----- EXTRACTED INFORMATION -----

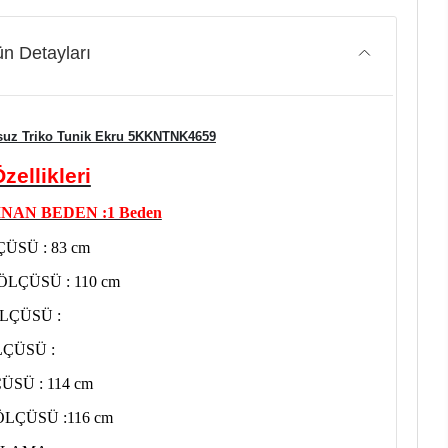
n Detayları
suz Triko Tunik Ekru 5KKNTNK4659
zellikleri
NAN BEDEN :1 Beden
ÜSÜ : 83 cm
LÇÜSÜ : 110 cm
LÇÜSÜ :
ÇÜSÜ :
ÜSÜ : 114 cm
LÇÜSÜ :116 cm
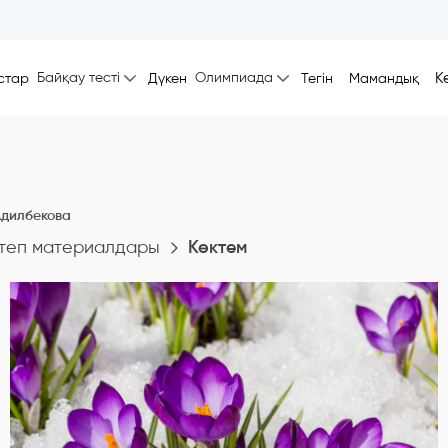
Байқау тесті
Олимпиада
К
стар
Дүкен
Тегін
Мамандық
Адилбекова
теп материалдары
Көктем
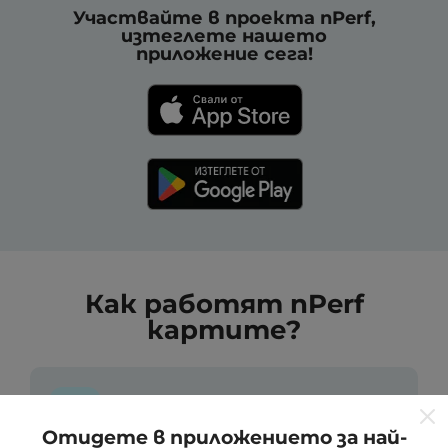
Участвайте в проекта nPerf,
изтеглете нашето
приложение сега!
Как работят nPerf
картите?
Отидете в приложението за най-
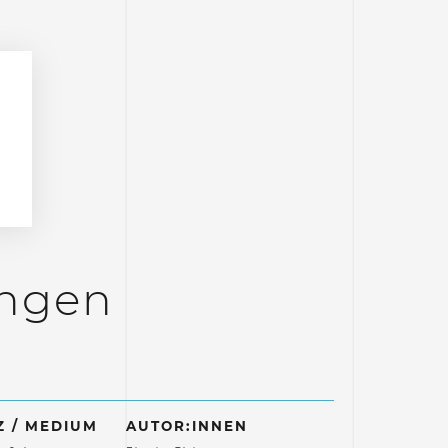
ungen
 / MEDIUM
AUTOR:INNEN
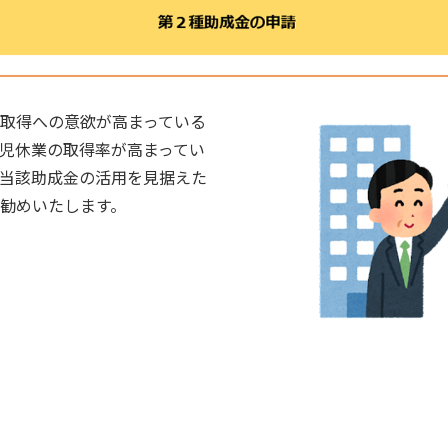
取得への意欲が高まっている
児休業の取得率が高まってい
当該助成金の活用を見据えた
お勧めいたします。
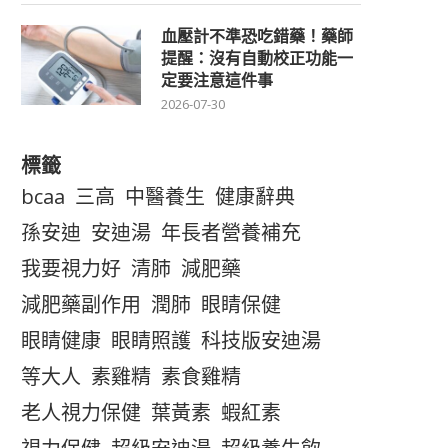
血壓計不準恐吃錯藥！藥師
提醒：沒有自動校正功能一
定要注意這件事
2026-07-30
標籤
bcaa
三高
中醫養生
健康辭典
孫安迪
安迪湯
年長者營養補充
我要視力好
清肺
減肥藥
減肥藥副作用
潤肺
眼睛保健
眼睛健康
眼睛照護
科技版安迪湯
等大人
素雞精
素食雞精
老人視力保健
葉黃素
蝦紅素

-----

** REQUIREMENT **
An exact copy is required of the lines from the one holding "当該助成金の活用を見据えた" to the end of the entries above, both included; no pictures belong in it.

** RESULT **
当該助成金の活用を見据えた
お勧めいたします。
血壓計不準恐吃錯藥！藥師
提醒：沒有自動校正功能一
定要注意這件事
2026-07-30
標籤
bcaa
三高
中醫養生
健康辭典
孫安迪
安迪湯
年長者營養補充
我要視力好
清肺
減肥藥
減肥藥副作用
潤肺
眼睛保健
眼睛健康
眼睛照護
科技版安迪湯
等大人
素雞精
素食雞精
老人視力保健
葉黃素
蝦紅素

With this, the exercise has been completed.